2019-06-05 21:09:19 +09:00 · 2019-06-05 21:09:19 +09:00 · cadb6ee369
parent 847a503b5f
commit cadb6ee369
1 changed files with 260 additions and 0 deletions
--- a/pep-0597.rst
+++ b/pep-0597.rst
@ -0,0 +1,260 @@
+PEP: 597
+Title: Use UTF-8 for default text file encoding
+Author: Inada Naoki  <songofacandy@gmail.com>
+Status: Draft
+Type: Standards Track
+Content-Type: text/x-rst
+Created: 05-Jun-2019
+Python-Version: 3.9
+
+
+Abstract
+========
+
+Currently, ``TextIOWrapper`` uses ``locale.getpreferredencoding(False)``
+(hereinafter called "locale encoding") when ``encoding`` is not specified.
+
+This PEP proposes changing the default text encoding to "UTF-8"
+regardless of platform or locale.
+
+
+Motivation
+==========
+
+People assume it is always UTF-8
+--------------------------------
+
+Package authors using macOS or Linux may forget that the default encoding
+is not always UTF-8.
+
+For example, ``long_description = open("README.md").read()`` in
+``setup.py`` is a common mistake.  If there are at least one emoji or any
+other non-ASCII characters in the ``README.md`` file, many Windows users
+cannot install the package by ``UnicodeDecodeError``.
+
+
+Code page is not stable
+-----------------------
+
+Some tools on Windows change code page to 65001 (UTF-8), and Microsoft
+is using UTF-8 and cp65001 more widely in recent Windows 10.
+
+For example, "Command Prompt" uses legacy code page by default.
+But WSL changes the code page to 65001, and  ``python.exe`` on Windows
+can be executed from WSL.  So ``python.exe`` executed from legacy
+console and from WSL cannot read text files written by each other.
+
+But many Windows users don't understand which code page is currently used.
+So changing default text file encoding based on current code page will
+cause confusion.
+
+Consistent default text encoding will make Python behavior more expectable
+and easy to learn.
+
+
+Use UTF-8 by default is easier to new programmers
+-------------------------------------------------
+
+Python is one of the most popular first programming languages.
+
+New programmers may not know about encoding.  When they download text data
+written in UTF-8 from the internet, they are forced to know encoding.
+
+Popular text editors like VS Code or Atom use UTF-8 by default.

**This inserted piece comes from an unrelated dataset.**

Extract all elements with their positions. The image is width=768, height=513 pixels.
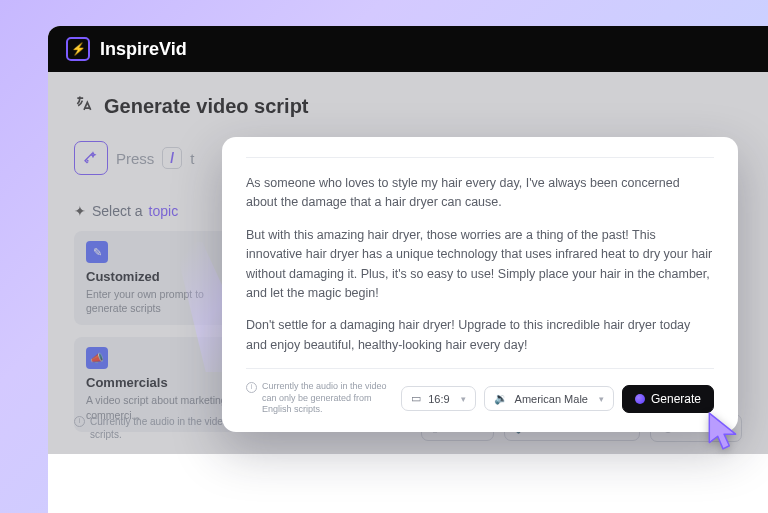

+Even notepad.exe uses UTF-8 by default from Windows 10 2019 may update.
+(Note that Python 3.9 will be released in 2021.)
+
+Additionally, the default encoding of Python source file is UTF-8.
+We can assume new Python programmers who don't know about encoding
+use editors which use UTF-8 by default.
+
+It would be nice if new programmers are not forced to know about encoding
+until they need to handle text files encoded in encoding other than UTF-8.
+
+
+Specification
+=============
+
+From Python 3.9, default encoding of ``TextIOWrapper`` and ``open()`` is
+changed from ``locale.getpreferredencoding(False)`` (called "locale encoding"
+in this PEP) to "UTF-8".
+
+When there is device encoding (``os.device_encoding(buffer.fileno())``),
+it still precedes than the default encoding.
+
+
+Not affected areas
+------------------
+
+Unlike UTF-8 mode, ``locale.getpreferredencoding(False)`` still respect
+locale encoding.
+
+``stdin``, ``stdout``, and ``stderr`` keep respecting locale too.  For example,
+these commands don't cause mojibake regardless code page::
+
+   > python -c "print('こんにちは')" | more
+   こんにちは
+   > python -c "print('こんにちは')" > temp.txt
+   > type temp.txt
+   こんにちは
+
+Pipes and TTY should use locale encoding:
+
+* ``subprocess`` and ``os.popen`` use locale encoding because subprocess
+  will use locale encoding.
+* ``getpass.getpass`` uses locale encoding when using TTY.
+
+
+Affected APIs
+--------------
+
+All other code using default encoding of ``TextIOWrapper`` or ``open`` are
+affected.  This is incomplete list of APIs affected by this PEP:
+
+* ``lzma.open``, ``gzip.open``, ``bz2.open``, ``ZipFile.read_text``.
+* ``socket.makefile``
+* ``tempfile.TemporaryFile``, ``tempfile.NamedTemporaryFile``
+* ``trace.CoverageResults.write_results_file``
+
+These APIs will use always "UTF-8" when opening text files.
+
+
+Deprecation Warning
+-------------------
+
+From 3.8, ``DeprecationWarning`` is shown when encoding is omitted and
+locale encoding is not UTF-8.  This helps not only
+writing forward compatible code, but also investigating unexpected
+``UnicodeDecodeError`` caused by assuming default text encoding is
+UTF-8. (See `People assume it is always UTF-8`_ above.)
+
+
+Rationale
+=========
+
+Why not just enable UTF-8 mode by default?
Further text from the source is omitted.